Source-editing tools (Write, Edit, Read, NotebookEdit) are excluded — otherwise the hook false-positives on documentation, test corpora, and source code that mentions paid-API URLs (this exact ARG doc set would otherwise be unwriteable).
A paid-LLM URL alone is not enough — the hook also requires auth material in the same call:
auth_signals = "bearer sk-", # Authorization: Bearer sk-...
"sk-ant-", "sk-proj-", "sk-or-", # provider key prefixes
"x-api-key", # Anthropic header (with or without colon)
"anthropic-api-key", # alternate
"api_key=sk-" # query-string form
Codex/Claude-Code CLIs invoked over Plus subscription auth (no API key) pass through cleanly.
/opt/agent/scripts/test_arg_policy_hook.py — 12 cases, all passing as of 2026-05-03:
| Case | Expected | Why |
|---|---|---|
Plain api.anthropic.com + bearer |
deny | baseline |
api.openai.com + bearer |
deny | baseline |
Cyrillic аpi.anthropic.com + bearer |
deny | confusables |
Fullwidth api.openai.com + bearer |
deny | NFKC |
URL-encoded /v1/ → /%76%31/ |
deny | URL-decode |
| Zero-width inserted in domain | deny | strip |
api.stripe.com/v1/charges |
require_approval | money policy |
Bare --model gpt-5.4 (no endpoint) |
allow | subscription auth |
docs.anthropic.com (no auth) |
allow | docs reference |
Plain Read of a file |
allow | not outbound |
mail.google.com/?authuser=jonahtebaa@gmail.com via browser tool |
deny | personal-account boundary |
Write source mentioning api hosts |
allow | outbound scoping |
Run: /opt/agent/venv/bin/python3 /opt/agent/scripts/test_arg_policy_hook.py.
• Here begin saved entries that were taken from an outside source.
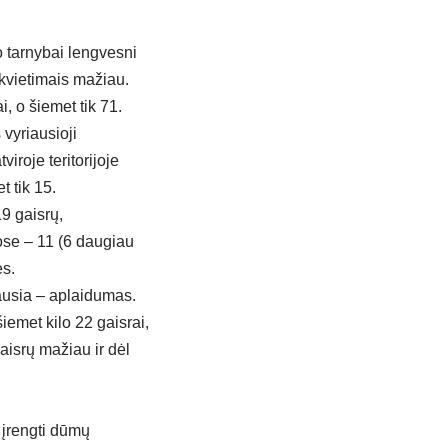
o tarnybai lengvesni
škvietimais mažiau.
i, o šiemet tik 71.
 vyriausioji
iroje teritorijoje
t tik 15.
9 gaisrų,
ose – 11 (6 daugiau
ės.
iausia – aplaidumas.
iemet kilo 22 gaisrai,
aisrų mažiau ir dėl
 įrengti dūmų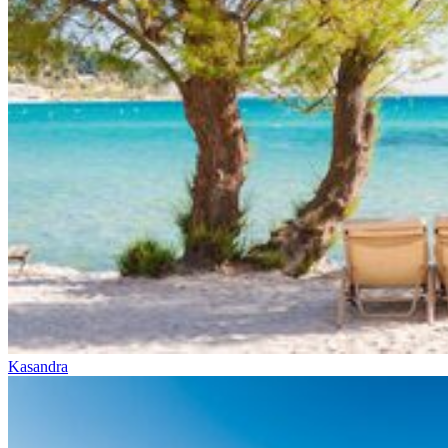
Kasandra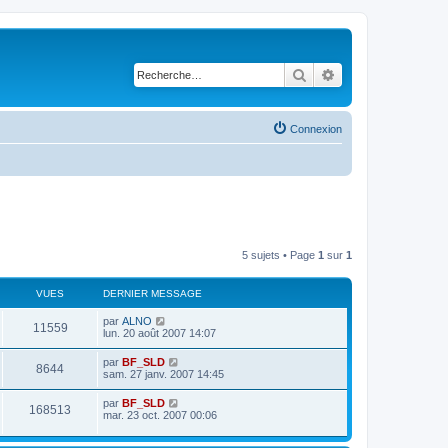
Rechercher
Recherche avancé
Connexion
5 sujets • Page
1
sur
1
VUES
DERNIER MESSAGE
par
ALNO
11559
lun. 20 août 2007 14:07
par
BF_SLD
8644
sam. 27 janv. 2007 14:45
par
BF_SLD
168513
mar. 23 oct. 2007 00:06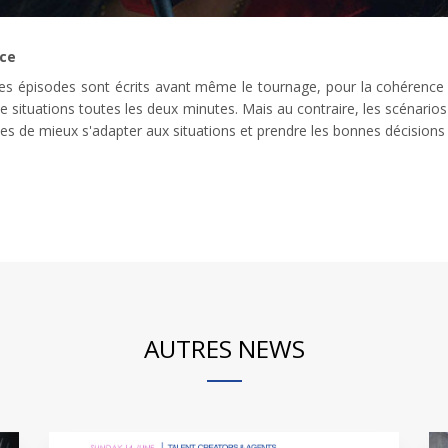
nce
les épisodes sont écrits avant même le tournage, pour la cohérence
e situations toutes les deux minutes. Mais au contraire, les scénario
s de mieux s'adapter aux situations et prendre les bonnes décisions po
AUTRES NEWS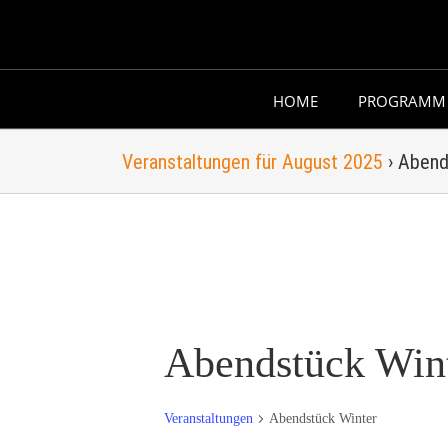
Skip
to
content
HOME
PROGRAMM
Veranstaltungen für August 2025
› Abend
Abendstück Win
Veranstaltungen
Abendstück Winter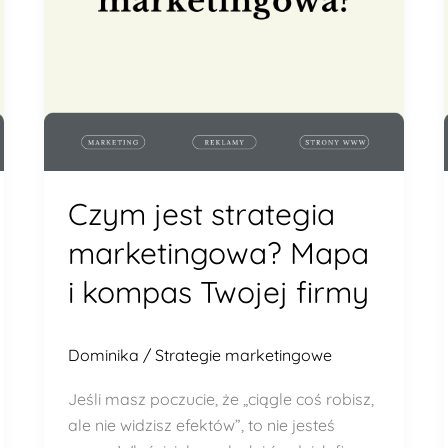
Twojej
firmy
Czym jest strategia
marketingowa? Mapa
i kompas Twojej firmy
Dominika
/
Strategie marketingowe
Jeśli masz poczucie, że „ciągle coś robisz,
ale nie widzisz efektów”, to nie jesteś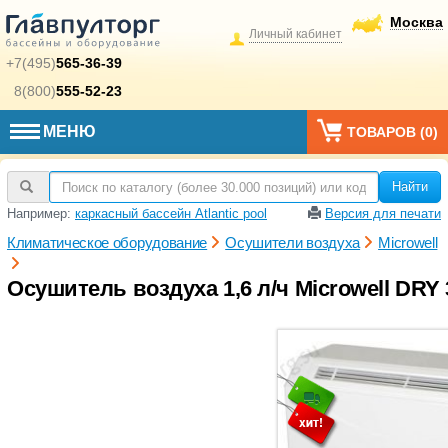
Москва
Личный кабинет
+7(495)
565-36-39
8(800)
555-52-23
МЕНЮ
ТОВАРОВ (
0
)
Найти
Например:
каркасный бассейн Atlantic pool
Версия для печати
Климатическое оборудование
Осушители воздуха
Microwell
Осушитель воздуха 1,6 л/ч Microwell DRY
Expect 12/12 passed.
| Boundary id | Decision | Trigger |
|---|---|---|
boundary.no_paid_model_calls |
deny | outbound call to paid-LLM host + auth signal |
boundary.no_real_money_outflow_without_ask |
require_approval | outbound call matching money patterns (Stripe charges, payment intents) |
boundary.no_jonah_personal_gmail_via_browser |
require_approval | outbound browser tool + Jonah's gmail address present |
boundary.subagents_readonly_on_arg |
deny | Write/Edit under /root/.claude/system/ + not main Brian + not under inbox/ |
WA-recipient guard is code_enforced via wa_send_guard.py, not this hook.
The hook protects against honest mistakes, not adversarial bypass. The only consumer is Brian himself, prompted by Jonah. There is no third party crafting Cyrillic URLs to slip past the hook.
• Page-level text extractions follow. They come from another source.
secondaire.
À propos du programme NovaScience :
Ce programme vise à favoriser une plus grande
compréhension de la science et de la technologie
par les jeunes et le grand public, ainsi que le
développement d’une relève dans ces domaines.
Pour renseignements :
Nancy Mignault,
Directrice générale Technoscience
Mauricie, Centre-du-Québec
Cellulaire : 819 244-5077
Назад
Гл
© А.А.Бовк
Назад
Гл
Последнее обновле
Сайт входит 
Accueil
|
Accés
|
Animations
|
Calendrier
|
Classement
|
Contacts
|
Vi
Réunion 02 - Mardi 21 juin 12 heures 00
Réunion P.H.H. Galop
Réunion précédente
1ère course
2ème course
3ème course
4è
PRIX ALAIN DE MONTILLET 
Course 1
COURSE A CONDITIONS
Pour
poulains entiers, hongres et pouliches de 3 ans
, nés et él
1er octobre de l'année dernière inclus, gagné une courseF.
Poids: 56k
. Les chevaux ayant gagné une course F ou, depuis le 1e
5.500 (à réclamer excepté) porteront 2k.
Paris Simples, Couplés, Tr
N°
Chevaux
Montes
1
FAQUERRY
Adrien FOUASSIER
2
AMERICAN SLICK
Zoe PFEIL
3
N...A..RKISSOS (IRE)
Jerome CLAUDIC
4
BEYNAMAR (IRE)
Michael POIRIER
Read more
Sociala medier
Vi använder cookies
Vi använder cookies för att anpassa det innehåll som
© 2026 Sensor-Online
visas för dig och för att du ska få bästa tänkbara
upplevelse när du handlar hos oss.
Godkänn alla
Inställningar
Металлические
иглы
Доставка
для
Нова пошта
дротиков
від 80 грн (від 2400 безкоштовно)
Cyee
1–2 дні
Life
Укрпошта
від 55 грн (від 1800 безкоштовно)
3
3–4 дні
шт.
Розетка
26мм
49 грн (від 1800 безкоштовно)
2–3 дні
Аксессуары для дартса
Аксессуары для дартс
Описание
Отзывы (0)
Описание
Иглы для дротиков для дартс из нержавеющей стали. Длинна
The hardening exists because:
1. Auto-generated tool calls can pick up encoding artifacts (URL escapes, NFKC dirtiness from copy-paste).
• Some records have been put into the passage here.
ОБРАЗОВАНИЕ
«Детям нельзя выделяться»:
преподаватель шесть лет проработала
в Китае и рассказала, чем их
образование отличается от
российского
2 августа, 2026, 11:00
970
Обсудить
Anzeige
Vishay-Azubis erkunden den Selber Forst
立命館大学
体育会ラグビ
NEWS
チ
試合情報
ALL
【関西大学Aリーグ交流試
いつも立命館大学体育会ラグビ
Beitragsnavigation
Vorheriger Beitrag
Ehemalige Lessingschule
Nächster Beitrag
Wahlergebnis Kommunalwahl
2. Future Phase 5 ships ARG as a public OSS template; threat model widens then.
What the hook does NOT defend against:
- IP-literal bypass (https://198.51.100.4/v1/messages) — would require maintaining a paid-provider IP allowlist; deferred.
- Provider DNS exfiltration via *.anthropic-mirror.example — requires curated denylist; deferred.
- Tool-chain injection (one tool's output becomes another's input bypassing the hook) — Claude Code runs every tool call through the hook independently, so this is not a real bypass.